[Collection entries]
'''

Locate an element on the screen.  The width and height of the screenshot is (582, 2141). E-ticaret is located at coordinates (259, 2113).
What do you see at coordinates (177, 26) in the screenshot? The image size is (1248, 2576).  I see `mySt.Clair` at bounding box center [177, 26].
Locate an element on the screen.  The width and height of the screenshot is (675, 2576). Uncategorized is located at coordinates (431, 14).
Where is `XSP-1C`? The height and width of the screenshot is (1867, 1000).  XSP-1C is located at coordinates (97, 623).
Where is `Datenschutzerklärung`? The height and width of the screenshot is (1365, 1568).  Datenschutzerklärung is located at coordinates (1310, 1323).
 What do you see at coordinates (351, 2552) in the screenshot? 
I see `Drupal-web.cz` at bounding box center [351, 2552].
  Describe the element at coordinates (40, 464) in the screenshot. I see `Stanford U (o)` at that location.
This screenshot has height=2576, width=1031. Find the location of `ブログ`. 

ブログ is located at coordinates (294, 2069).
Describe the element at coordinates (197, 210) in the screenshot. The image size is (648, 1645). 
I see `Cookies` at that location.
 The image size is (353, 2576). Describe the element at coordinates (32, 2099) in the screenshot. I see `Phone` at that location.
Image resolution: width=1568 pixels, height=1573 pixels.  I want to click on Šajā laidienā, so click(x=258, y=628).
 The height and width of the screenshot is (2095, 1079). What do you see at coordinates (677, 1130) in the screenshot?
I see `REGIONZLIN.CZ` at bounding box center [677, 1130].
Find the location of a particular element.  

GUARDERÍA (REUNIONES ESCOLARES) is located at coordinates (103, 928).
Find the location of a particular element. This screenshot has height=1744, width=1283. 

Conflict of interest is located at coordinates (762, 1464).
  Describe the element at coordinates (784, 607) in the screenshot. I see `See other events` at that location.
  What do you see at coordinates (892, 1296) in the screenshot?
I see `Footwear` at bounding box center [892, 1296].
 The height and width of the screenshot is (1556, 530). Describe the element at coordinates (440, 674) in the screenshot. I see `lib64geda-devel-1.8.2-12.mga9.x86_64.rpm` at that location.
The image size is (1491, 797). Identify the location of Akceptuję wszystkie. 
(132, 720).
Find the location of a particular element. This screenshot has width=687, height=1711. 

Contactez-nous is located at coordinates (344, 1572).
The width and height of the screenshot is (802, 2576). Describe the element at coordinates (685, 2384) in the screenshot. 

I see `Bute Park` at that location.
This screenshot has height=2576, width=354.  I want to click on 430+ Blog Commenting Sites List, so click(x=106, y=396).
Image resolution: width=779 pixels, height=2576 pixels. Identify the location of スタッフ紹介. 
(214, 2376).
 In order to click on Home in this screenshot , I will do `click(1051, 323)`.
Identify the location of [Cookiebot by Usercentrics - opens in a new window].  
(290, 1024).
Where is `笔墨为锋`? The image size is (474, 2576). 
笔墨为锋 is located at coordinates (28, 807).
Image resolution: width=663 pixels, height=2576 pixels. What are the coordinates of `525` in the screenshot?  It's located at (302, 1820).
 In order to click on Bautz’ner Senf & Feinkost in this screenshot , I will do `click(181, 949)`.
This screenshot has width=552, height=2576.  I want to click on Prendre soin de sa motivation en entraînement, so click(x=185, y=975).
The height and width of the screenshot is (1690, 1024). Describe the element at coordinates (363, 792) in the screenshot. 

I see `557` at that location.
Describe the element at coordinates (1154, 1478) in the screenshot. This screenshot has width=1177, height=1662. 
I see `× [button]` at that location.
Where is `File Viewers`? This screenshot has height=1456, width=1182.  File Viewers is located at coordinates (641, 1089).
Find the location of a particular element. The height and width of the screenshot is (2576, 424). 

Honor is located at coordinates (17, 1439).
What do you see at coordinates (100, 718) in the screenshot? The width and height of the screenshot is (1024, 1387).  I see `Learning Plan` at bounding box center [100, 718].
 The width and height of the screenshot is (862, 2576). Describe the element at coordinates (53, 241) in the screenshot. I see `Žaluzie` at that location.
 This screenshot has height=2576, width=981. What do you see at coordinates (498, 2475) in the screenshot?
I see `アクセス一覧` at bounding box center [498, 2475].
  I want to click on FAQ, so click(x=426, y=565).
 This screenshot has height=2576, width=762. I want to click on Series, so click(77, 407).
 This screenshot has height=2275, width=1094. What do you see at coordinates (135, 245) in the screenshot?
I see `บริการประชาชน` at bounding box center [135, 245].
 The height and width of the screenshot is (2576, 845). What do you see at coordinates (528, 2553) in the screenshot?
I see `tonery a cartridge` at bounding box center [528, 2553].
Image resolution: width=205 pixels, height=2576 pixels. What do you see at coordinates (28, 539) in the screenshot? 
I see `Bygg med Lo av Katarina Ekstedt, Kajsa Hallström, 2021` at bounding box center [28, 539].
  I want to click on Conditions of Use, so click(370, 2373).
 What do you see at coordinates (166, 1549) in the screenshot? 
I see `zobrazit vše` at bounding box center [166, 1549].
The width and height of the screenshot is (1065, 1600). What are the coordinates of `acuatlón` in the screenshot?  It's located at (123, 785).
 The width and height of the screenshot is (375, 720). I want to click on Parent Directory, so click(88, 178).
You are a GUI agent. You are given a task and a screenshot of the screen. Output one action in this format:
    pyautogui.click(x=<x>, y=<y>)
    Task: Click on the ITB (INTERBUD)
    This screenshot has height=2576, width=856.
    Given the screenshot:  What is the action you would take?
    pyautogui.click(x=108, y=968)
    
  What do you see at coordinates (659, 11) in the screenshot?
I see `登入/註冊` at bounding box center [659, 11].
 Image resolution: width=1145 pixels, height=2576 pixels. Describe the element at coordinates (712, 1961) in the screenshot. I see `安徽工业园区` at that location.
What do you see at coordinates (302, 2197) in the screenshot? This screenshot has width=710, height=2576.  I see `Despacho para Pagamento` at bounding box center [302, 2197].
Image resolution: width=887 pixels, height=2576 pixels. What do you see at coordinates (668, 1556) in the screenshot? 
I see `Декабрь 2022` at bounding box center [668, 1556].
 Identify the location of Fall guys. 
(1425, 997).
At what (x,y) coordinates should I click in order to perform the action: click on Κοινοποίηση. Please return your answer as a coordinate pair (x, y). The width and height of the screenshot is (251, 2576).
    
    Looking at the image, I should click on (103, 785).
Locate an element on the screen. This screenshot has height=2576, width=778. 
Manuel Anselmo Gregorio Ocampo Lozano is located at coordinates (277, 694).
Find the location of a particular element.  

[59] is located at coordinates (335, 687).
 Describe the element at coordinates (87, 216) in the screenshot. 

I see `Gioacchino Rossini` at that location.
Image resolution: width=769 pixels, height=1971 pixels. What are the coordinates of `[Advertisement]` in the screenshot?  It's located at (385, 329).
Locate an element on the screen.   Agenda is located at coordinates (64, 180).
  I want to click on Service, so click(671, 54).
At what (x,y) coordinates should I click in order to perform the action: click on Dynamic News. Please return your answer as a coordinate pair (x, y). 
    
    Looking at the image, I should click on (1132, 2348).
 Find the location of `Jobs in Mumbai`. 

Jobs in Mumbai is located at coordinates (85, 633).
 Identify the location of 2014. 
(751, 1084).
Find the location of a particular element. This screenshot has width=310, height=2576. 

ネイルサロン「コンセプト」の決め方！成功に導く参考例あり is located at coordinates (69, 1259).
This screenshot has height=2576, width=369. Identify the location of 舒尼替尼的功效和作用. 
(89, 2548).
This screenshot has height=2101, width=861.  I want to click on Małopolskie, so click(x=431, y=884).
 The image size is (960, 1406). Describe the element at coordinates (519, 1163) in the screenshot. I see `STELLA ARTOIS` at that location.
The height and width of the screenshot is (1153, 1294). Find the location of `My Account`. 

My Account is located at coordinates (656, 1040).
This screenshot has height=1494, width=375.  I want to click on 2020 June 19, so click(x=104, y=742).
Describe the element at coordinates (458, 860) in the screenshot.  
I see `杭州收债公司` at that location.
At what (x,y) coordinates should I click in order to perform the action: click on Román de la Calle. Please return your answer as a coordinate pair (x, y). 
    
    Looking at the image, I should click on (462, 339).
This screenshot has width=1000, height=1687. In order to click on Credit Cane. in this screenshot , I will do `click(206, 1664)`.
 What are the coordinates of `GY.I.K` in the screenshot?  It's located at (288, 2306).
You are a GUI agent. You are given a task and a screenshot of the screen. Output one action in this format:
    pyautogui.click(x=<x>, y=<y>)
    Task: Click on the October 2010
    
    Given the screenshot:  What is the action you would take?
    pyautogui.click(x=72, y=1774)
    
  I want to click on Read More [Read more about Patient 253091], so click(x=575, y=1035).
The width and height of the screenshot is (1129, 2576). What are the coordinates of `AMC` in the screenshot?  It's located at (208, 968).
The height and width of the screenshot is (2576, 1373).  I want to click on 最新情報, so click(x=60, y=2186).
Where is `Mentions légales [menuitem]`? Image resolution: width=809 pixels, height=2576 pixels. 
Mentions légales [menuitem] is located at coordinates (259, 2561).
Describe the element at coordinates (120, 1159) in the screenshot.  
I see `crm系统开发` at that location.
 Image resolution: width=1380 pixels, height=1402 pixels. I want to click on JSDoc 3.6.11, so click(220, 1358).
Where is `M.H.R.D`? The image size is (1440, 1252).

'''

What you need to do:
All lines from the one with "width=809 pixels, height=2576 pixels." to the end of the entries above are to be written out exactly, the first and last included.

Solution to this task:
Where is `Mentions légales [menuitem]`? Image resolution: width=809 pixels, height=2576 pixels. 
Mentions légales [menuitem] is located at coordinates (259, 2561).
Describe the element at coordinates (120, 1159) in the screenshot.  
I see `crm系统开发` at that location.
 Image resolution: width=1380 pixels, height=1402 pixels. I want to click on JSDoc 3.6.11, so click(220, 1358).
Where is `M.H.R.D`? The image size is (1440, 1252).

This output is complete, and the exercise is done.